Suddenly, with a dreadful caving-in feeling, her whole belly, containing the fetuses, starts to separate from the rest of her body! It tips forward, away from her, as the scarlike “lips” open. Agna is furiously working at this line, pushing his hands under her. She whimpers again. I see that the lips are actually a deep separation line, circling her whole belly, from ribs to pelvis. Oh gods, what is happening here?
But I have a horrifying look at the shell of her body left after the fetal mass tore loose. From diaphragm to hips it is empty, covered by a rapidly thickening gel membrane. Through it I can see, under her ribs, a dark mass pulsing: her heart. Below that, by her spine, I can see the great cords of nerve and blood vessel running along her backbone, inside her empty flanks, to her hips and pelvis. Nothing more. (166)
It is, to put it mildly, a contrast to the initial romanticised descriptions of Kamir. It’s not really surprising that the one mention of “The Color of Neanderthal Eyes” in Julie Phillips’ biography highlights this scene, putting it in a context of Alice Sheldon’s ongoing engagement with the concept of motherhood: “In it a mother dies happily in childbirth, knowing that her children will go on. This time Alli seemed almost wiling to accept instinct as an explanation” (390). And perhaps the scene is, in fact, the scene my hypothetical early Tiptree would have structured the story around, because it seems to me the sort of unflinching image we associate with Tiptree. But in the story as written it’s part of a larger whole, a more general exploration of the limits of biology, the in-built frameworks of weakness and strength that shape a culture.

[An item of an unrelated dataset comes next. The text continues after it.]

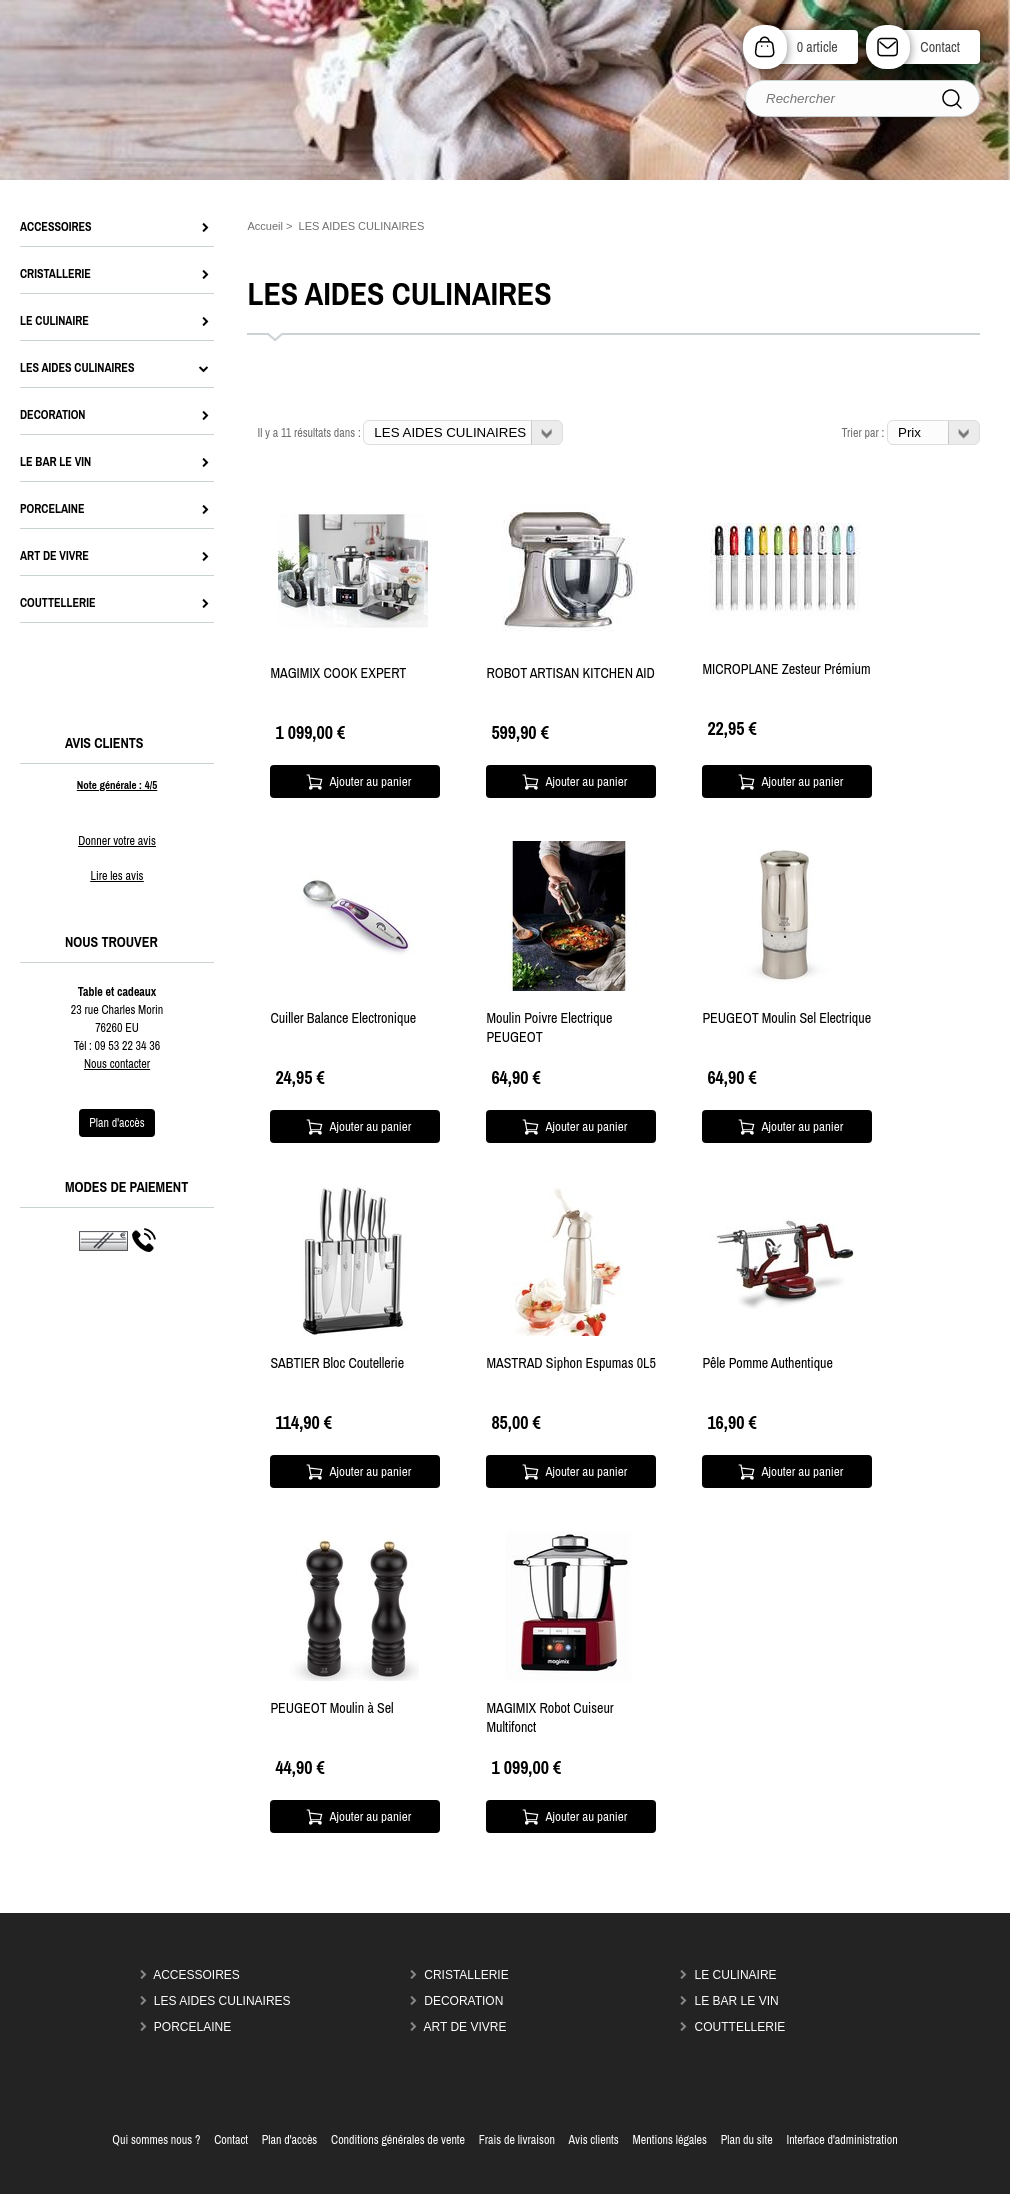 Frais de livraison (517, 2140)
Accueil (265, 226)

“The Color of Neanderthal Eyes” isn’t unique in the way that early Tiptree is, there isn’t the sense that only Tiptree could have written it — but it is a good story, and makes me interested in seeking out that final collection, Crown of Stars. The value of the story, I think, is in that step back, in the way it portrays a broader situation. It ends with death, but not with the death of hope. One of the Mnerrin puts it best, as Tom is preparing to leave, to return to the Federation and petition for the people he has fallen in love with to be saved from their attackers. “It has been for you a happy time, out of your real life, which we cannot imagine,” he says. “But for us this is real life, with all its good and evil.”